Una stagione sportiva in cui si è fatto in tre. Letteralmente. E ora per lui, Donald Carey Jr, ecco arrivare un altro biglietto aereo. Quello che la Pallacanestro 2.015 ha già acquistato per lui al fine di farlo atterrare per la prima volta in Italia e condurlo a Forlì dove disputerà la stagione 2026-2027.

L’Unieuro ha trovato e messo nero su bianco il suo primo straniero per il prossimo campionato. E’ una guardia-ala di 196 centimetri del 1999 e vanta parentele importanti: Donald “Don” Carey, infatti, è il cugino di Kyle Anderson, ala grande che dal 2014 è di stanza in Nba tra San Antonio, Memphis, Golden State, Miami, Utah e, da ultimo Minnesota Timberwolves. Buon sangue non mente? Lo spera Forlì che ha scelto un giocatore molto duttile, non fisicatissimo in verità, ma dotato di un ottimo tiro anche dalla distanza e di una visione di gioco più da play che da “2-3” quale può essere nello scacchiere di coach Francesco Nanni. Dunque Carey Jr nell’ultima stagione si è “fatto in tre”? Sì, ma ai tempi della Ncaa, addirittura in quattro visto che ha militato dapprima a Mount Saint Mary’s, poi a Siena, Georgetown e Maryland dove ha concluso il suo percorso nel 2023 per poi vivere due stagioni in G-League ai Maine Celtics. Dopo inizia a girare come una trottola in pochi mesi.

Le ultime due stagioni

Trascorre il 2024-2025 in Nuova Zelanda agli Otago Nuggets, mettendosi in evidenza con 22.5 punti, 5.3 rimbalzi e 5.6 assist, poi, finita l’annata, inizia il 2025-2026 in Gran Bretagna ai Leicester Raiders e lì produce 16.3 punti (col 90% ai liberi) e 6.5 assist. Dopo 14 partite, a fine febbraio la sua esperienza britannica si chiude e, a marzo, inizia quella in Messico ai Rayos de Hermosillo. Stesse gare (14) e stesse cifre: 16.3 punti e 5.4 assist con il 44% dall’arco e l’86% dalla linea. Gioca l’ultima partita il 13 maggio, mettendone 20 e poi vola in Canada dove sta tuttora militando coi Niagara River Lions nella stessa squadra dell’ex capocannoniere dell’A2, con Pesaro, Khalil Ahmad.
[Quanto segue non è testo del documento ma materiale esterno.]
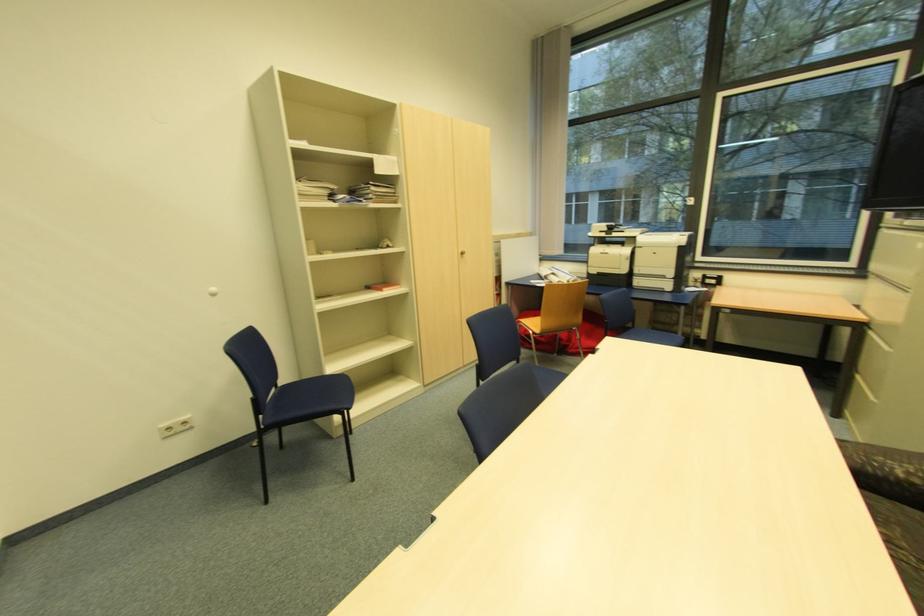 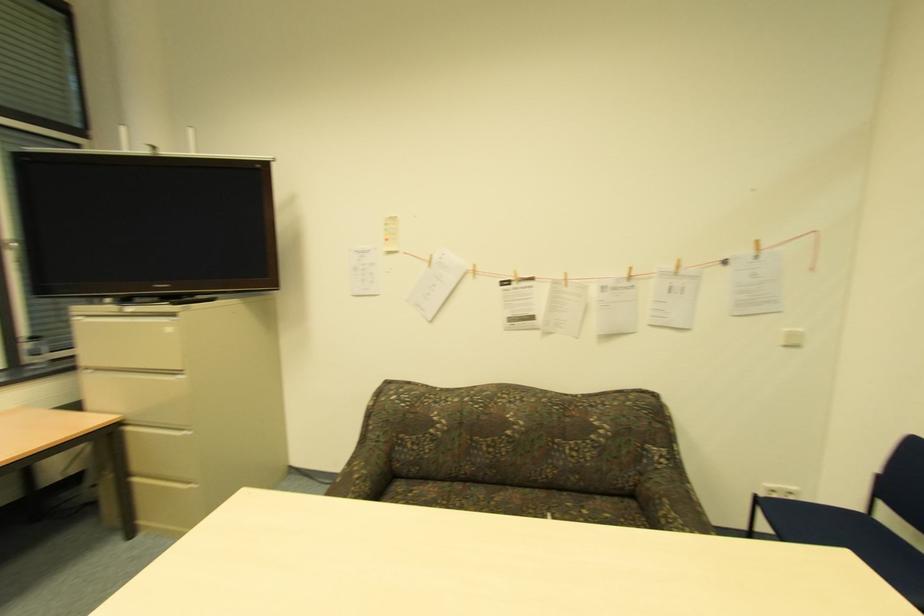 The point at (894, 347) is marked in the first image. Where is the corresponding point in the second image?

(187, 429)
Presenza ingombrante nel ruolo e che ne ha ovviamente limitato l’impatto offensivo, comunque attestato in 9 match (l’ultimo dei quali giocato lunedì) a 11.8 punti e 5.4 assist col 41.8% da tre.
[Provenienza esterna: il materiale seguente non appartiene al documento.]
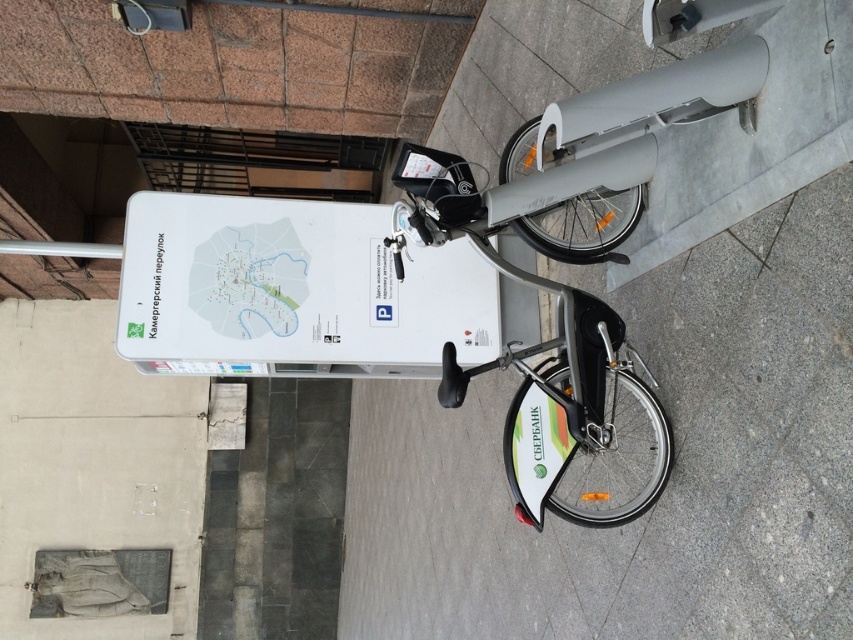 You are a delivery person who needs to attach a GPS tracker to the metallic silver bicycle at center. The tracker must be placed within 70 centimeters of the white matte sign at upper center to ensure signal strength. Can you attach it in a position that meets this requirement?

The white matte sign at upper center and metallic silver bicycle at center are 72.51 centimeters apart. Since the required distance is 70 centimeters, the tracker cannot be placed within the required range as the distance exceeds it.

You are a tourist in Moscow and see the metallic silver bicycle at center and the white matte sign at upper center. Which object is closer to you?

The white matte sign at upper center is closer to you because the metallic silver bicycle at center is behind it.

You are a tourist in Moscow and see the white matte sign at upper center and the metallic silver bicycle at center. According to the image, which object is positioned higher relative to the other?

The white matte sign at upper center is above the metallic silver bicycle at center, so it is positioned higher. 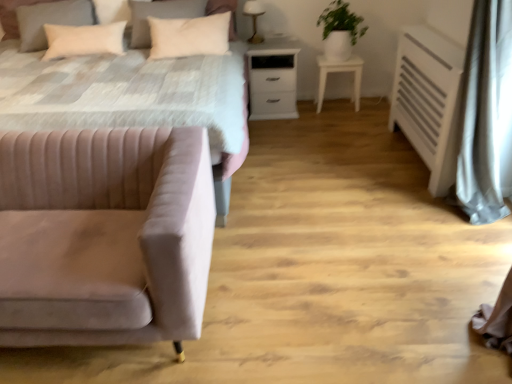 Locate an element on the screen. Image resolution: width=512 pixels, height=384 pixels. empty space that is in between velvet pink couch at lower left and white sheer curtain at right is located at coordinates (346, 264).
Sicuramente capace di rendersi utile in molti aspetti del gioco, al di là del talento puro pare un elemento in perfetta linea con la pallacanestro che Forlì ha in mente.

Innesto per la panchina

Squadra che per completare il quintetto deve inserire un centro straniero la cui firma, però, non appare imminente. Per la panchina, invece, è certo l’arrivo dell’ala di 2.04 del 2006, Andrija Josovic. Montenegrino cresciuto nel Kk Junior Podgorica e in forza a Tortona tra serie A, formazione satellite di B Interregionale (campionato chiuso a 18.7 punti di media) e Under 19, ha vinto poche settimane fa lo scudetto di categoria. Non solo, è stato inserito nel quintetto ideale e nominato Mvp delle Finali Nazionali. Con Mattia Ceccato è un colpo di grande spessore e prospettiva. Non solo futura.